Segment Start: Exercise inputs

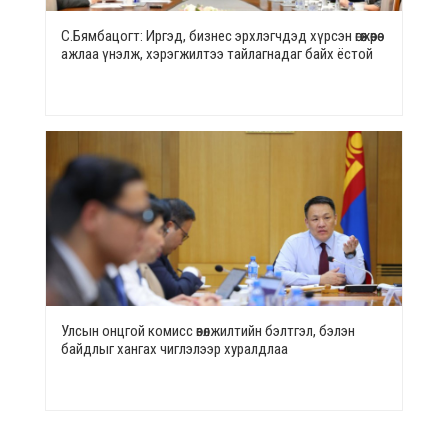
С.Бямбацогт: Иргэд, бизнес эрхлэгчдэд хүрсэн өгөөжөөрөө
ажлаа үнэлж, хэрэгжилтээ тайлагнадаг байх ёстой
Улсын онцгой комисс өвөлжилтийн бэлтгэл, бэлэн
байдлыг хангах чиглэлээр хуралдлаа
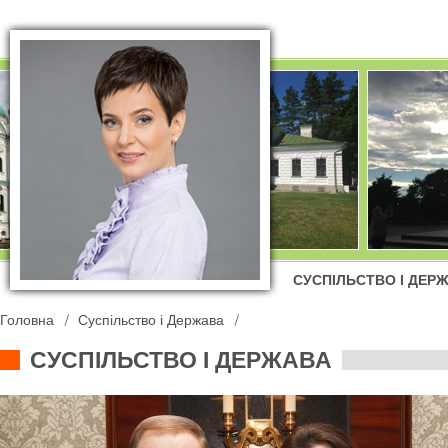
СУСПІЛЬСТВО І ДЕР
Головна
Суспільство і Держава
СУСПІЛЬСТВО І ДЕРЖАВА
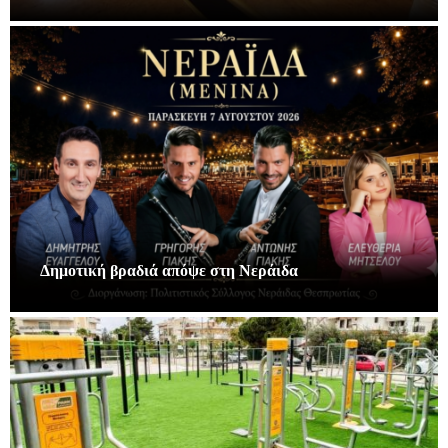
Δημοτική βραδιά απόψε στη Νεράιδα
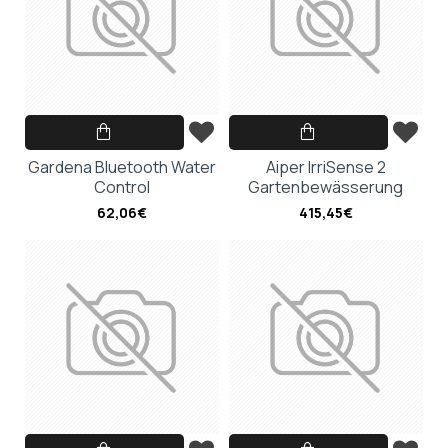
Gardena Bluetooth Water
Aiper IrriSense 2
Control
Gartenbewässerung
62,06€
415,45€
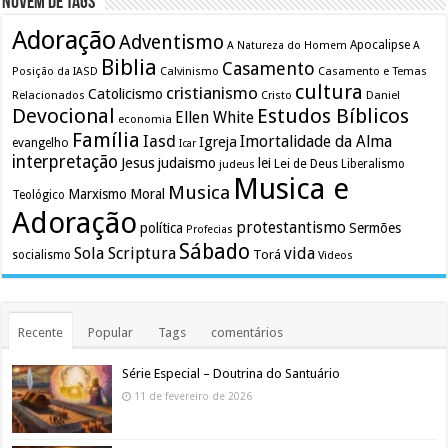
Nuvem de Tags
Adoração
Adventismo
Apocalipse
A Natureza do Homem
A
Biblia
Casamento
Calvinismo
Casamento e Temas
Posição da IASD
cultura
cristianismo
Catolicismo
Relacionados
Cristo
Daniel
Devocional
Estudos Bíblicos
Ellen White
economia
Família
Iasd
Imortalidade da Alma
Igreja
evangelho
Icar
interpretação
Jesus
judaismo
lei
Lei de Deus
judeus
Liberalismo
Musica e
Musica
Marxismo
Moral
Teológico
Adoração
protestantismo
política
Sermões
Profecias
Sábado
Sola Scriptura
vida
Torá
socialismo
Videos
Recente
Popular
Tags
comentários
Série Especial – Doutrina do Santuário
11 de fevereiro de 2026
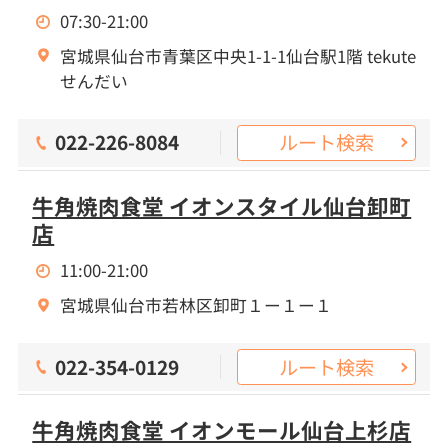
07:30-21:00
宮城県仙台市青葉区中央1-1-1仙台駅1階 tekute
せんだい
ルート検索
022-226-8084
牛角焼肉食堂 イオンスタイル仙台卸町
店
11:00-21:00
宮城県仙台市若林区卸町１ー１ー１
ルート検索
022-354-0129
牛角焼肉食堂 イオンモール仙台上杉店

Segment End: Exercise inputs

Task item -
Among the lines above, find those with the string "牛角焼肉食堂" and copy them.

Answer to this exercise -
牛角焼肉食堂 イオンスタイル仙台卸町
牛角焼肉食堂 イオンモール仙台上杉店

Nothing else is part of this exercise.